Iinuma Kimi, Fujii Kazuyasu, Nakashima Chisa, Kasai Kenichiro, Irie Hiroyuki, Kanetomo Hitonari, Yanagihara Shigeto, Sato Sayuri, Uhara Hisashi, Takeda Fumiaki, Otsuka Atsushi
Dermatology, Kindai University Hospital, Osaka, JPN.
Plastic Surgery, Kasai Clinic for Plastic Surgery, Osaka, JPN.
Cureus. 2025 Jul 24;17(7):e88711. doi: 10.7759/cureus.88711. eCollection 2025 Jul.
Pigmented skin lesions span benign to malignant entities that often appear similar on standard clinical photographs, complicating accurate diagnosis without specialized imaging. Recently, multimodal large language models (MMLLMs) have attracted attention as image-based diagnostic aids and hold promise as decision-support tools in resource-limited settings where dermoscopy may be unavailable.
This study aimed to determine whether a fine-tuned MMLLM can accurately classify eight common pigmented skin conditions using only clinical photographs, thereby providing a non-dermoscopic diagnostic support tool.
We fine-tuned InstructBLIP-flan-t5-xl (Salesforce, San Francisco, CA) using Hugging Face's Seq2SeqTrainer (Hugging Face Inc., New York City, NY) on a curated dataset of 979 manually cropped regions of interest depicting one of eight lesion types (acquired dermal melanocytosis, basal cell carcinoma, ephelis, malignant melanoma, melasma, nevus, seborrheic keratosis, or solar lentigo). Images were split 80% for training and 20% for validation. During training, lesion labels were masked to encourage learning of visual-text correlations. Model performance was evaluated by macro-average sensitivity, specificity, F1 score, and area under the receiver operating characteristic area under the curve (ROC AUC) for each class.

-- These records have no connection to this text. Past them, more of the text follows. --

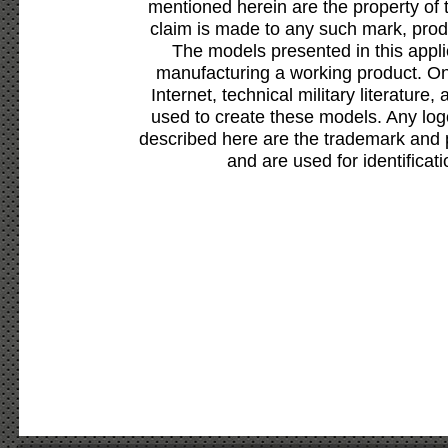
mentioned herein are the property of 
claim is made to any such mark, prod
The models presented in this appli
manufacturing a working product. Onl
Internet, technical military literature,
used to create these models. Any lo
described here are the trademark and 
and are used for identificat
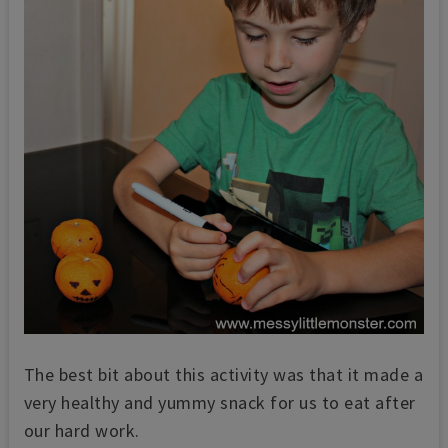
The best bit about this activity was that it made a
very healthy and yummy snack for us to eat after
our hard work.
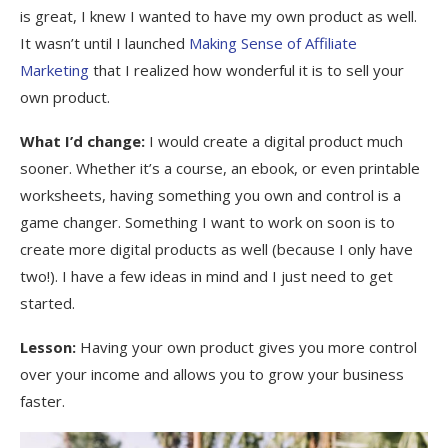
is great, I knew I wanted to have my own product as well.
It wasn’t until I launched
Making Sense of Affiliate
Marketing
that I realized how wonderful it is to sell your
own product.
What I’d change:
I would create a digital product much
sooner. Whether it’s a course, an ebook, or even printable
worksheets, having something you own and control is a
game changer. Something I want to work on soon is to
create more digital products as well (because I only have
two!). I have a few ideas in mind and I just need to get
started.
Lesson:
Having your own product gives you more control
over your income and allows you to grow your business
faster.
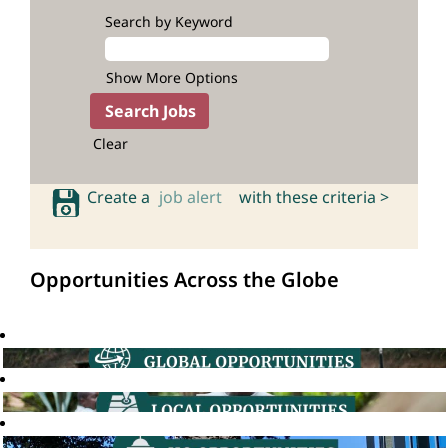
Search by Keyword
Show More Options
Clear
Create a
job alert
with these criteria >
Opportunities Across the Globe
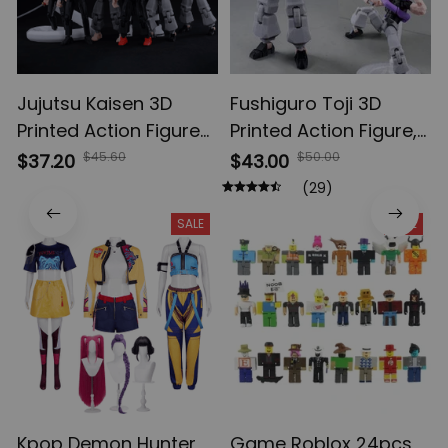
Jujutsu Kaisen 3D
Fushiguro Toji 3D
Printed Action Figures,
Printed Action Figure,
Gojo Satoru Toji Yuji
Multi-Jointed
$45.60
$50.00
$37.20
$43.00
Sukuna Anime Action
Shapeshift Toys,
(29)
Figures, Yuta Rika
Anime Jujutsu Kaisen
SALE
SALE
Model Toys
Action Figures, Anime
Gifts
Kpop Demon Hunter
Game Roblox 24pcs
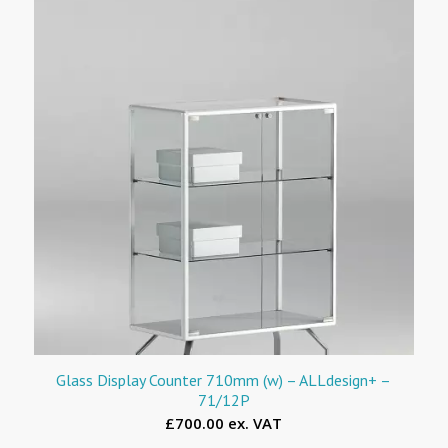
Glass Display Counter 710mm (w) – ALLdesign+ –
71/12P
£700.00 ex. VAT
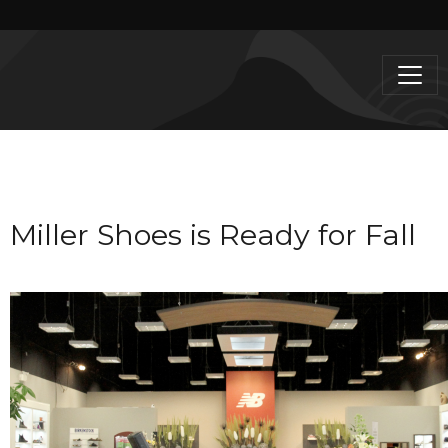
Miller Shoes is Ready for Fall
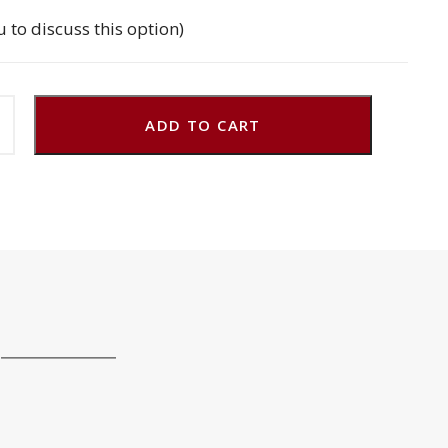
u to discuss this option)
ADD TO CART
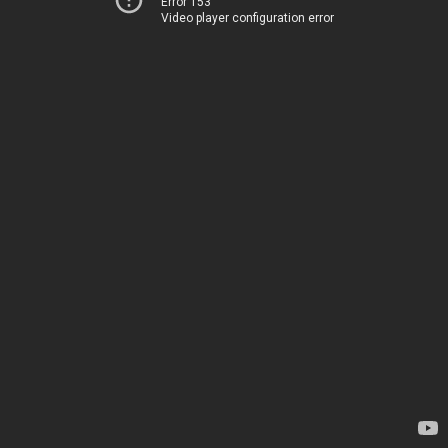
Error 153
Video player configuration error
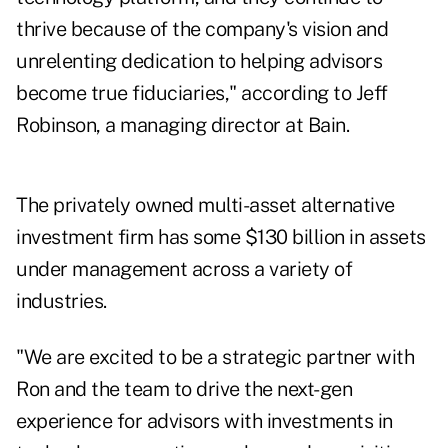
thrive because of the company's vision and
unrelenting dedication to helping advisors
become true fiduciaries," according to
Jeff
Robinson
, a managing director at Bain.
The privately owned multi-asset alternative
investment firm has some
$130 billion in assets
under management across a variety of
industries.
"We are excited to be a strategic partner with
Ron and the team to drive the next-gen
experience for advisors with investments in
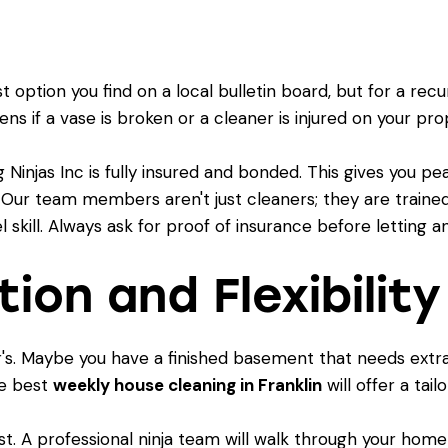
 option you find on a local bulletin board, but for a rec
s if a vase is broken or a cleaner is injured on your pr
 Ninjas Inc is fully insured and bonded. This gives you 
 Our team members aren't just cleaners; they are traine
vel skill. Always ask for proof of insurance before letting
ion and Flexibility
or's. Maybe you have a finished basement that needs extr
he best
weekly house cleaning in Franklin
will offer a tail
klist. A professional ninja team will walk through your home 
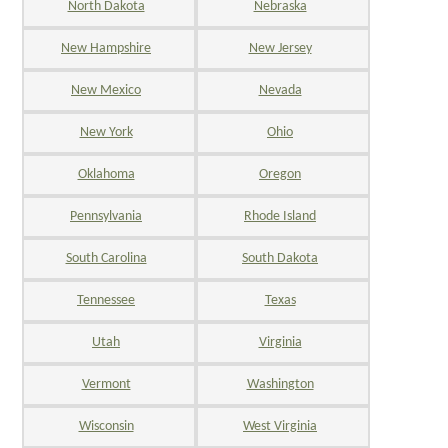
North Dakota
Nebraska
New Hampshire
New Jersey
New Mexico
Nevada
New York
Ohio
Oklahoma
Oregon
Pennsylvania
Rhode Island
South Carolina
South Dakota
Tennessee
Texas
Utah
Virginia
Vermont
Washington
Wisconsin
West Virginia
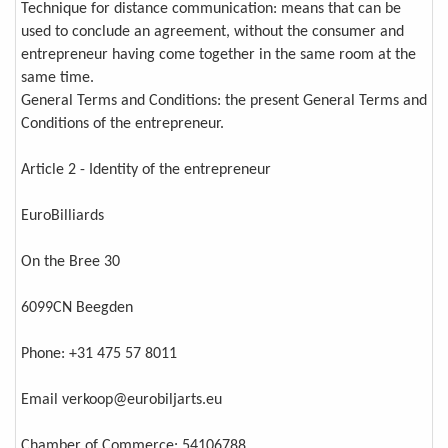
Technique for distance communication: means that can be
used to conclude an agreement, without the consumer and
entrepreneur having come together in the same room at the
same time.
General Terms and Conditions: the present General Terms and
Conditions of the entrepreneur.
Article 2 - Identity of the entrepreneur
EuroBilliards
On the Bree 30
6099CN Beegden
Phone: +31 475 57 8011
Email verkoop@eurobiljarts.eu
Chamber of Commerce: 54106788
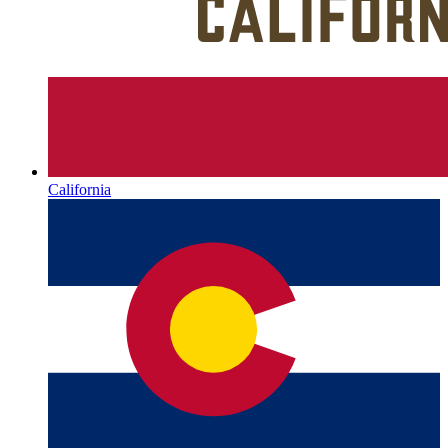
California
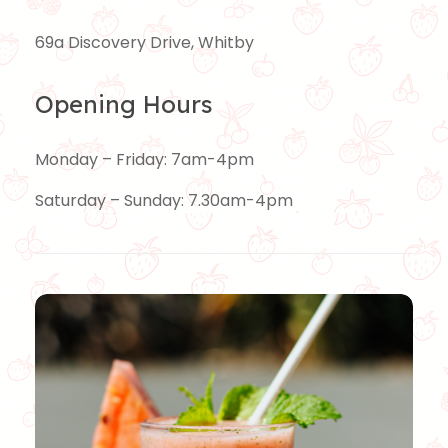
69a Discovery Drive, Whitby
Opening Hours
Monday – Friday: 7am-4pm
Saturday – Sunday: 7.30am-4pm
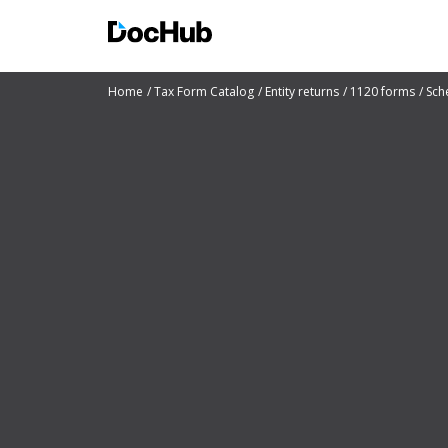
Home
Tax Form Catalog
Entity returns
1120 forms
Sch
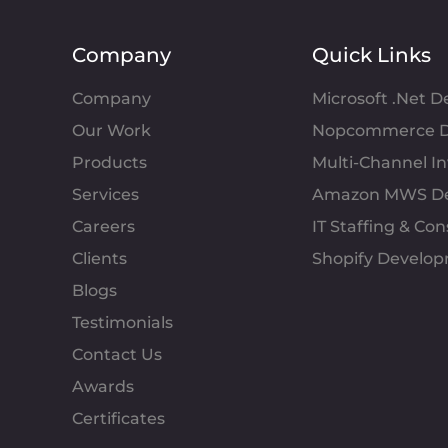
Company
Quick Links
Company
Microsoft .Net 
Our Work
Nopcommerce D
Products
Multi-Channel 
Services
Amazon MWS D
Careers
IT Staffing & Con
Clients
Shopify Develo
Blogs
Testimonials
Contact Us
Awards
Certificates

On the validation set, the model achieved a macro-average sensitivity of 86.0%, specificity of 98.2%, and F1 score of 0.86. ROC AUC exceeded 0.95 for six of eight classes. Malignant melanoma showed the highest performance (sensitivity 94%, ROC AUC 0.98), while nevus exhibited the lowest sensitivity (78%, ROC AUC 0.89).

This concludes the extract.